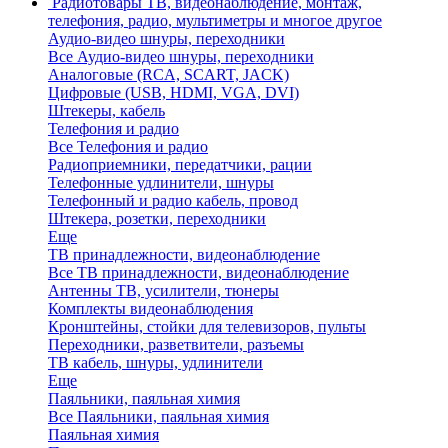
Радиотовары
ТВ, видеонаблюдение, монтаж,
телефония, радио, мультиметры и многое другое
Аудио-видео шнуры, переходники
Все Аудио-видео шнуры, переходники
Аналоговые (RCA, SCART, JACK)
Цифровые (USB, HDMI, VGA, DVI)
Штекеры, кабель
Телефония и радио
Все Телефония и радио
Радиоприемники, передатчики, рации
Телефонные удлинители, шнуры
Телефонный и радио кабель, провод
Штекера, розетки, переходники
Еще
ТВ принадлежности, видеонаблюдение
Все ТВ принадлежности, видеонаблюдение
Антенны ТВ, усилители, тюнеры
Комплекты видеонаблюдения
Кронштейны, стойки для телевизоров, пульты
Переходники, разветвители, разъемы
ТВ кабель, шнуры, удлинители
Еще
Паяльники, паяльная химия
Все Паяльники, паяльная химия
Паяльная химия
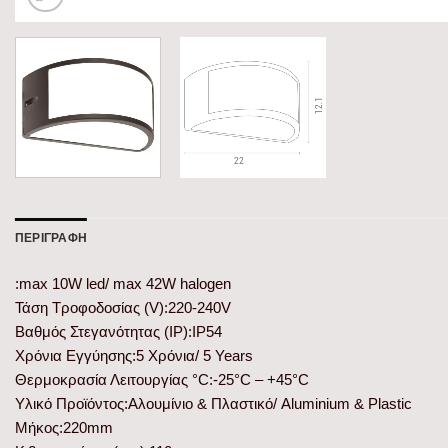
ΠΕΡΙΓΡΑΦΉ
:max 10W led/ max 42W halogen
Τάση Τροφοδοσίας (V):220-240V
Βαθμός Στεγανότητας (IP):IP54
Χρόνια Εγγύησης:5 Χρόνια/ 5 Years
Θερμοκρασία Λειτουργίας °C:-25°C – +45°C
Υλικό Προϊόντος:Αλουμίνιο & Πλαστικό/ Aluminium & Plastic
Μήκος:220mm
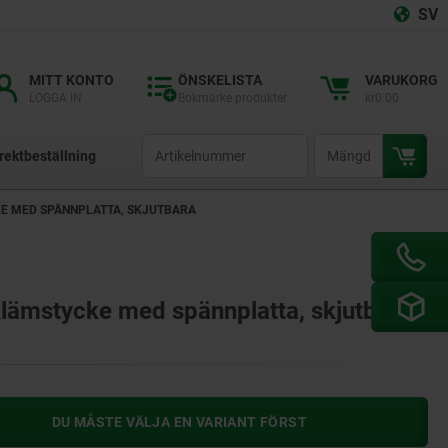
SV
MITT KONTO
ÖNSKELISTA
VARUKORG
LOGGA IN
Bokmärke produkter
kr0.00
productCode
qty
rektbeställning
E MED SPÄNNPLATTA, SKJUTBARA
lämstycke med spännplatta, skjutbara
DU MÅSTE VÄLJA EN VARIANT FÖRST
=====
--- Work item ---
Within the listing above, find the line containing "Βαθμός Στεγανότητας (IP):IP54", then print it and every line after it exactly, leaving out pictures.

--- Task output ---
Βαθμός Στεγανότητας (IP):IP54
Χρόνια Εγγύησης:5 Χρόνια/ 5 Years
Θερμοκρασία Λειτουργίας °C:-25°C – +45°C
Υλικό Προϊόντος:Αλουμίνιο & Πλαστικό/ Aluminium & Plastic
Μήκος:220mm
SV
MITT KONTO
ÖNSKELISTA
VARUKORG
LOGGA IN
Bokmärke produkter
kr0.00
productCode
qty
rektbeställning
E MED SPÄNNPLATTA, SKJUTBARA
lämstycke med spännplatta, skjutbara
DU MÅSTE VÄLJA EN VARIANT FÖRST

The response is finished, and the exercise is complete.